Data excerpts below:
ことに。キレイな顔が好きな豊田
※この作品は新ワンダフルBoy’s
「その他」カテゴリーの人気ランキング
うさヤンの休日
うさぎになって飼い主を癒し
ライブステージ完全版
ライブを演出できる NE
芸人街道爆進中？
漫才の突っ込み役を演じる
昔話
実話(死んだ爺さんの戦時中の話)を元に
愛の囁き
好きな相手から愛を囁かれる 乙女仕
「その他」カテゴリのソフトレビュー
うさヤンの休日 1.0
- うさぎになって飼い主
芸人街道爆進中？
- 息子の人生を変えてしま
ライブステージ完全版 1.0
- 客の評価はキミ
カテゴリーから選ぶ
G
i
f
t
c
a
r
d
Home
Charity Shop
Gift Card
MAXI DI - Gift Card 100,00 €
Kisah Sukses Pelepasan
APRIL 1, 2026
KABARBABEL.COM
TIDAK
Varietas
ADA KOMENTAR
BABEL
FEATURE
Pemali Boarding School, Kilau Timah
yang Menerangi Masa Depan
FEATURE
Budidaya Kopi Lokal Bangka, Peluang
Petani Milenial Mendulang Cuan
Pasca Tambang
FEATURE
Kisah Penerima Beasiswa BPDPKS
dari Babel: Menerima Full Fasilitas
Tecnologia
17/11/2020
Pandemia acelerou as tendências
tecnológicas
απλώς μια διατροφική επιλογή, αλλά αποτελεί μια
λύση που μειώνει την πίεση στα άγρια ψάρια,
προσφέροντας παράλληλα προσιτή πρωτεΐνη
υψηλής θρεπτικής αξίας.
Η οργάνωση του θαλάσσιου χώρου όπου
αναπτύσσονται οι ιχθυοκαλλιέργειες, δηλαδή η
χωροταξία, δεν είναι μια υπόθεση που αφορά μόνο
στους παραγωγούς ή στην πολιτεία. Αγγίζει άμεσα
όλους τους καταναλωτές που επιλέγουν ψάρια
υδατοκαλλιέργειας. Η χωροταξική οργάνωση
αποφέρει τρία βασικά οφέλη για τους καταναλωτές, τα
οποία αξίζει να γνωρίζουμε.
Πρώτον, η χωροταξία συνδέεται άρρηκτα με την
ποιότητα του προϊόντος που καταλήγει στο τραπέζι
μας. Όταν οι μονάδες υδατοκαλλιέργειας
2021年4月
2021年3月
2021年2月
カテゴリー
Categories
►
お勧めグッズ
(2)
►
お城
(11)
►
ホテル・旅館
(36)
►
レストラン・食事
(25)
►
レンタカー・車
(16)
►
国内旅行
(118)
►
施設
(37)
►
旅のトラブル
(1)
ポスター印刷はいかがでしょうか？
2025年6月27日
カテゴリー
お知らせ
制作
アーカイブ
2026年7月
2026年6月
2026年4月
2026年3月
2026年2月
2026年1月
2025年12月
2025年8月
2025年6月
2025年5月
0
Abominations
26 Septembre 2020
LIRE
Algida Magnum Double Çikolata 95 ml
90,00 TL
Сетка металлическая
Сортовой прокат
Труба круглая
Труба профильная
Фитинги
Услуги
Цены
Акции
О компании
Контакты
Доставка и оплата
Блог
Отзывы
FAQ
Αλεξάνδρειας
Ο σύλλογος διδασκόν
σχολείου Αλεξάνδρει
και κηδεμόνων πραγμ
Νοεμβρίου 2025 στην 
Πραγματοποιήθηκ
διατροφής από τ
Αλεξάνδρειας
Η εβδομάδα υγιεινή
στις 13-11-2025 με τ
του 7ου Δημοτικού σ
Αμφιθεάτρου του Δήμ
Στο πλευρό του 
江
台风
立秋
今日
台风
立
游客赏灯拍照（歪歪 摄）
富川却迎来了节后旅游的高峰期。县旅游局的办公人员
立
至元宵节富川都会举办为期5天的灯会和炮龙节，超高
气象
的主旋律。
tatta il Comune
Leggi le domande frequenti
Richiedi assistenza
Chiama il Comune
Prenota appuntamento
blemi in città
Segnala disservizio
End of Data excerpts.
» **Problem details**
Find the word "καταναλωτές" in the entries. Copy each line that holds it.

» **Response area**
όλους τους καταναλωτές που επιλέγουν ψάρια
αποφέρει τρία βασικά οφέλη για τους καταναλωτές, τα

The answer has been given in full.